The concept of “Horizons” symbolizes “keeping your eye on the horizon”, which has been sort of a mantra for me; hold steady, breathe. For me “Horizons” also evokes the cyclicity of nature, ebb and flow, birth, and rebirth.

I also think about the sort of mirage-like effect that happens when watching the sun set or rise on the horizon – the ethereality of it, that mystic quality which is so magnetic. Distant yet intimate, a personal yet globally shared experience; ever shifting but also constant. Familiar yet vastly different with each cycle.

I’m also a big believer in the power of the subconscious. The album cover art with an eye resting on the line of a horizon: sky above and shifting sands or waves below in part represents the balance of the subconscious and the conscious. This push and pull are also a recurring theme throughout the album.

2017 marks the released of your debut-album. Which differences can you find between them?

Kim: We’re a three piece now, which has really affected our process and our sound. As a four piece with two guitars, bass and drums our Fotoform debut album was a wall and wash of guitars.

We now have more space to play with. We have layered in synths on this album but have also enjoyed leveraging space more in our dynamic which has been powerful. The interweaving guitars are still present thanks to Geoff (and one guitar cameo by me in “Too Late”) but this album just feels more nuanced and angular somehow. To us “Horizons feels intimate and pointed: unflinching, open, vulnerable, raw. Its penetrating gaze looks you right in the eye.
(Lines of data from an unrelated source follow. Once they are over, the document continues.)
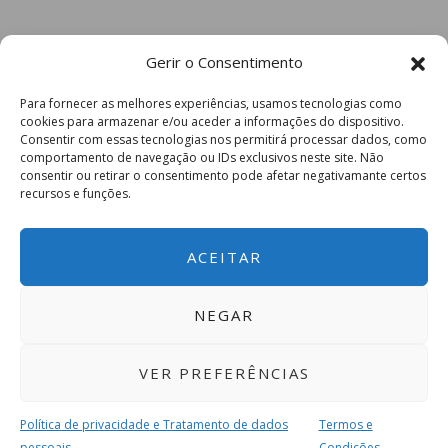
Gerir o Consentimento
Para fornecer as melhores experiências, usamos tecnologias como
cookies para armazenar e/ou aceder a informações do dispositivo.
Consentir com essas tecnologias nos permitirá processar dados, como
comportamento de navegação ou IDs exclusivos neste site. Não
consentir ou retirar o consentimento pode afetar negativamante certos
recursos e funções.
ACEITAR
NEGAR
VER PREFERÊNCIAS
Política de privacidade e Tratamento de dados
Termos e
pessoais
Condições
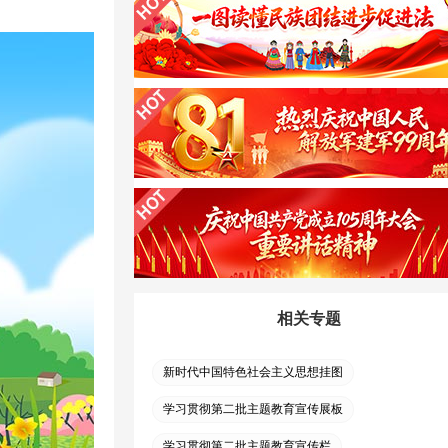
相关专题
新时代中国特色社会主义思想挂图
学习贯彻第二批主题教育宣传展板
学习贯彻第二批主题教育宣传栏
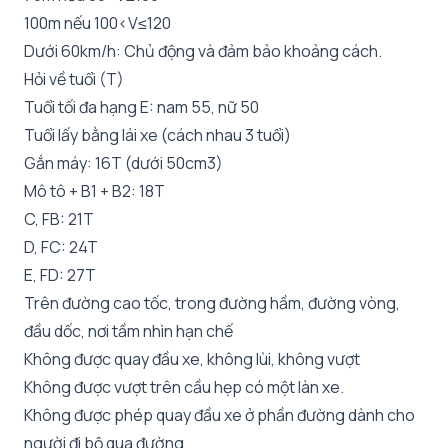
100m nếu 100<V≤120
Dưới 60km/h: Chủ động và đảm bảo khoảng cách.
Hỏi về tuổi (T)
Tuổi tối đa hạng E: nam 55, nữ 50
Tuổi lấy bằng lái xe (cách nhau 3 tuổi)
Gắn máy: 16T (dưới 50cm3)
Mô tô + B1 + B2: 18T
C, FB: 21T
D, FC: 24T
E, FD: 27T
Trên đường cao tốc, trong đường hầm, đường vòng,
đầu dốc, nơi tầm nhìn hạn chế
Không được quay đầu xe, không lùi, không vượt
Không được vượt trên cầu hẹp có một làn xe.
Không được phép quay đầu xe ở phần đường dành cho
người đi bộ qua đường.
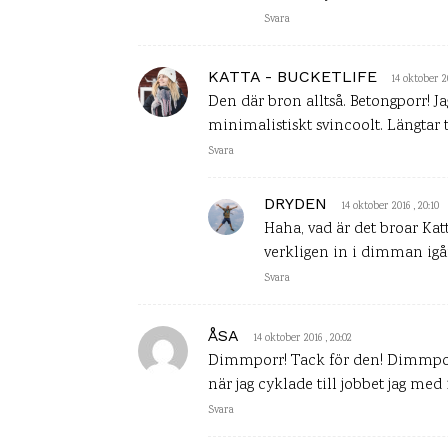
Svara
KATTA - BUCKETLIFE
14 oktober 20
Den där bron alltså. Betongporr! Ja
minimalistiskt svincoolt. Längtar 
Svara
DRYDEN
14 oktober 2016 , 20:10
Haha, vad är det broar Ka
verkligen in i dimman igår
Svara
ÅSA
14 oktober 2016 , 20:02
Dimmporr! Tack för den! Dimmpor
när jag cyklade till jobbet jag me
Svara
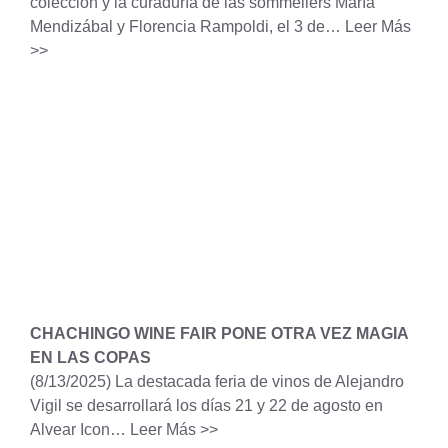
colección y la curaduría de las sommeliers María
Mendizábal y Florencia Rampoldi, el 3 de…
Leer Más
>>
CHACHINGO WINE FAIR PONE OTRA VEZ MAGIA
EN LAS COPAS
(8/13/2025)
La destacada feria de vinos de Alejandro
Vigil se desarrollará los días 21 y 22 de agosto en
Alvear Icon…
Leer Más >>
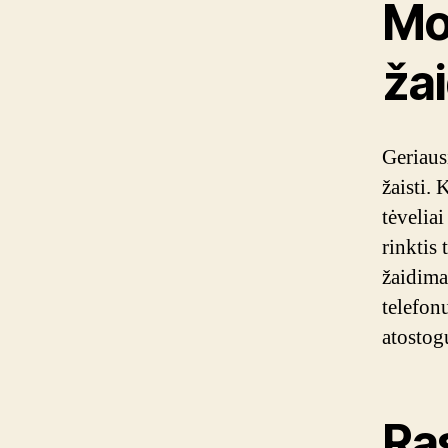
Mo
ža
Geriaus
žaisti.
tėveliai
rinktis 
žaidima
telefon
atostog
Ras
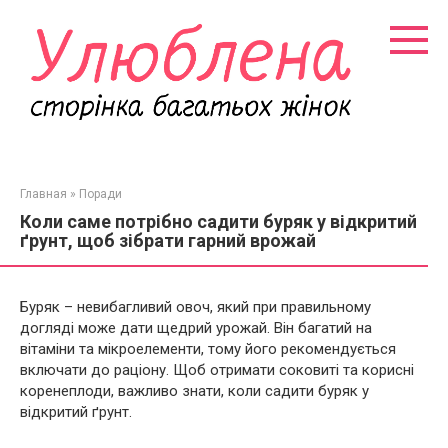
Перейти
к
контенту
Главная
»
Поради
Коли саме потрібно садити буряк у відкритий
ґрунт, щоб зібрати гарний врожай
Буряк – невибагливий овоч, який при правильному
догляді може дати щедрий урожай. Він багатий на
вітаміни та мікроелементи, тому його рекомендується
включати до раціону. Щоб отримати соковиті та корисні
коренеплоди, важливо знати, коли садити буряк у
відкритий ґрунт.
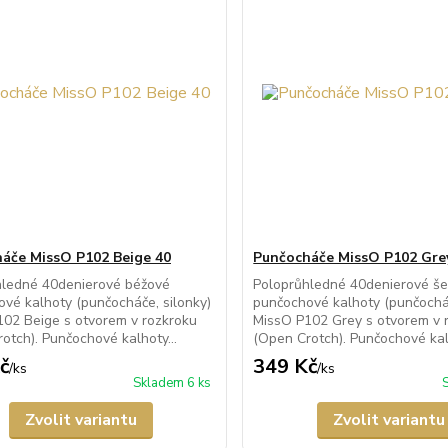
áče MissO P102 Beige 40
Punčocháče MissO P102 Gre
hledné 40denierové béžové
Poloprůhledné 40denierové š
vé kalhoty (punčocháče, silonky)
punčochové kalhoty (punčocháč
02 Beige s otvorem v rozkroku
MissO P102 Grey s otvorem v 
otch). Punčochové kalhoty...
(Open Crotch). Punčochové kal
č
349 Kč
/
ks
/
ks
Skladem 6 ks
Zvolit variantu
Zvolit variantu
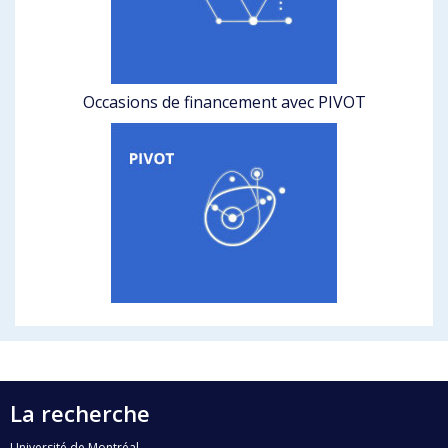
Occasions de financement avec PIVOT
La recherche
Université de Montréal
Geoff: We also approached this album somewhat differently. The previous record was a document of what we were doing as a live band (and most of it was recorded live). This time – and this may sound like a cliché – we approach it as an “album”, a thing unto itself, rather than a representation of what we were doing on stage or in the practice space. In fact, we hadn’t even played some of the new songs all together as a band until after recording.
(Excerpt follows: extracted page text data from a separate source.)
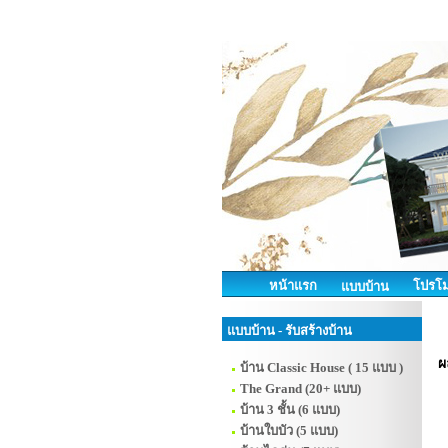
หน้าแรก
โปรโม
แบบบ้าน
แบบบ้าน - รับสร้างบ้าน
ผ
บ้าน Classic House ( 15 แบบ )
The Grand (20+ แบบ)
บ้าน 3 ชั้น (6 แบบ)
บ้านใบบัว (5 แบบ)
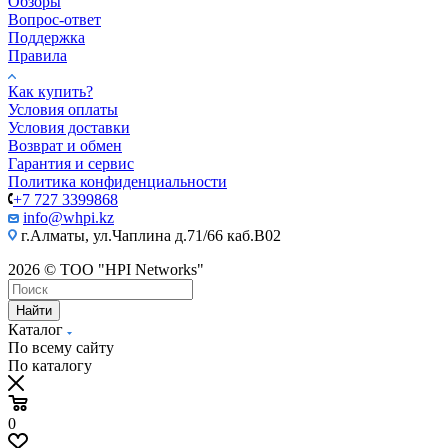
Обзоры
Вопрос-ответ
Поддержка
Правила
Как купить?
Условия оплаты
Условия доставки
Возврат и обмен
Гарантия и сервис
Политика конфиденциальности
+7 727 3399868
info@whpi.kz
г.Алматы, ул.Чаплина д.71/66 каб.B02
2026 © ТОО "HPI Networks"
Найти
Каталог
По всему сайту
По каталогу
0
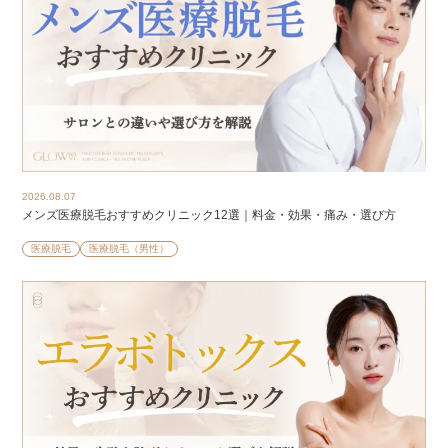
2026.08.07
メンズ医療脱毛おすすめクリニック12選｜料金・効果・痛み・選び方
医療脱毛
医療脱毛（男性）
It was a change in perspective. From recreating what we were already doing to figuring out what a particular song needs or wants. For example, that could be adding some piano or an e-bow or even me not playing for a bit.

Despite the pandemic, what is in the pipeline for the band? What are you most looking forward to? And what is next for the band?
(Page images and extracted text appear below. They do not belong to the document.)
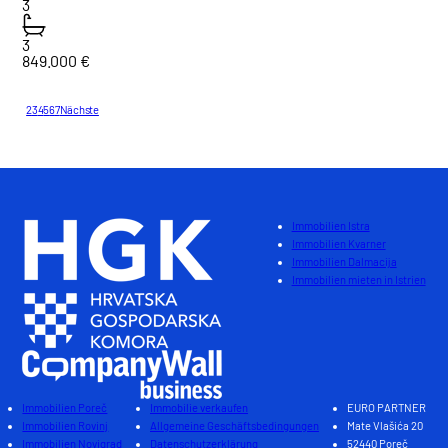
3
3
849.000 €
1
2
3
4
5
6
7
Nächste
Gesamt : 130
Immobilien Istra
Immobilien Kvarner
Immobilien Dalmacija
Immobilien mieten in Istrien
Immobilien Poreč
Immobilie verkaufen
EURO PARTNER
Immobilien Rovinj
Allgemeine Geschäftsbedingungen
Mate Vlašića 20
Immobilien Novigrad
Datenschutzerklärung
52440 Poreč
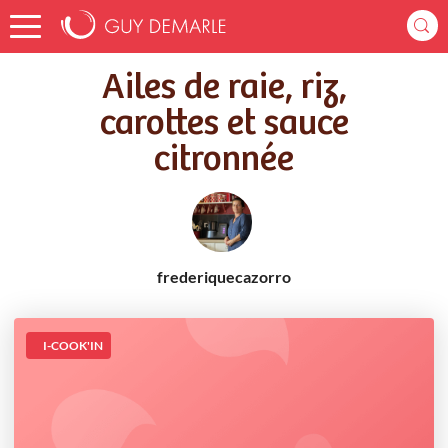
Accueil
Recettes
Ailes de raie, riz, carottes et sauce citronnée
Ailes de raie, riz,
carottes et sauce
citronnée
frederiquecazorro
I-COOK'IN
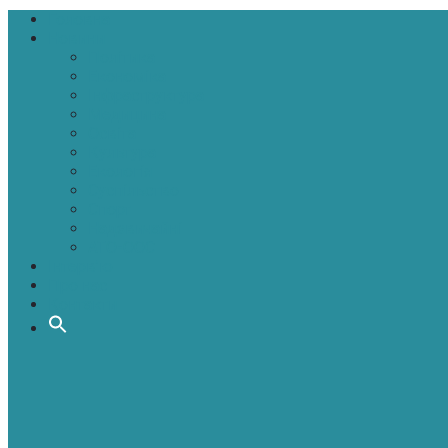
Головна
Новини
Політика
Економіка
Інфраструктура
Медицина
Освіта
Культура
Екологія
Суспільство
Спорт
Надзвичайні
АТО-ООС
Інтерв’ю
Про нас
Контакти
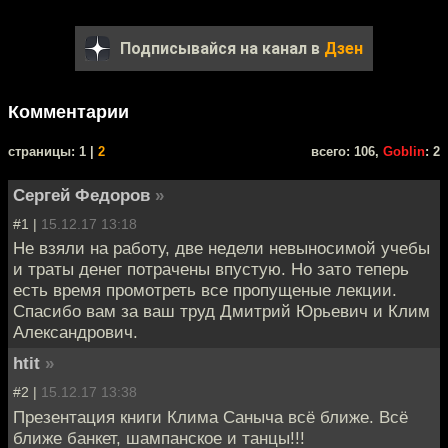
Подписывайся на канал в
Дзен
Комментарии
cтраницы: 1 |
2
всего: 106,
Goblin
: 2
Сергей Федоров
»
#1 |
15.12.17 13:18
Не взяли на работу, две недели невыносимой учебы
и траты денег потрачены впустую. Но зато теперь
есть время промотреть все пропущеные лекции.
Спасибо вам за ваш труд Дмитрий Юрьевич и Клим
Александрович.
htit
»
#2 |
15.12.17 13:38
Презентация книги Клима Саныча всё ближе. Всё
ближе банкет, шампанское и танцы!!!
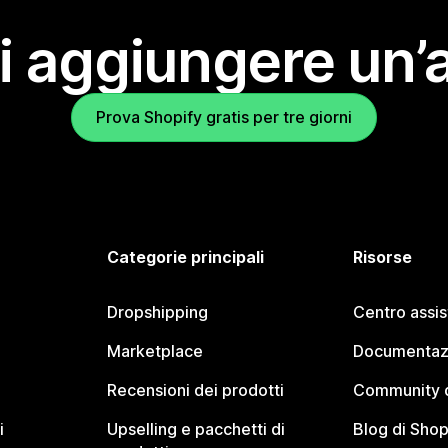
i aggiungere un’
Prova Shopify gratis per tre giorni
Categorie principali
Risorse
Dropshipping
Centro assi
Marketplace
Documentaz
Recensioni dei prodotti
Community d
i
Upselling e pacchetti di
Blog di Shop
Kim: We are really looking forward to playing live again. We couldn’t play shows this summer due to injury, but we have a few shows booked this fall. Under the circumstances it’s difficult to say if those shows will happen. We are really looking forward to getting back to it and plan to make it back over to Europe. As well as, some extended dates in the US once everything has stabilized a bit.

We are continuing to write and have almost enough material for another album. Music has been such a saving grace this past year, as always. We’re so thankful to have an outlet. An escape with which we are able to communicate through music in ways that transcend language alone. Thank you so much for this interview!

Kim & Geoff: Thank you for having us!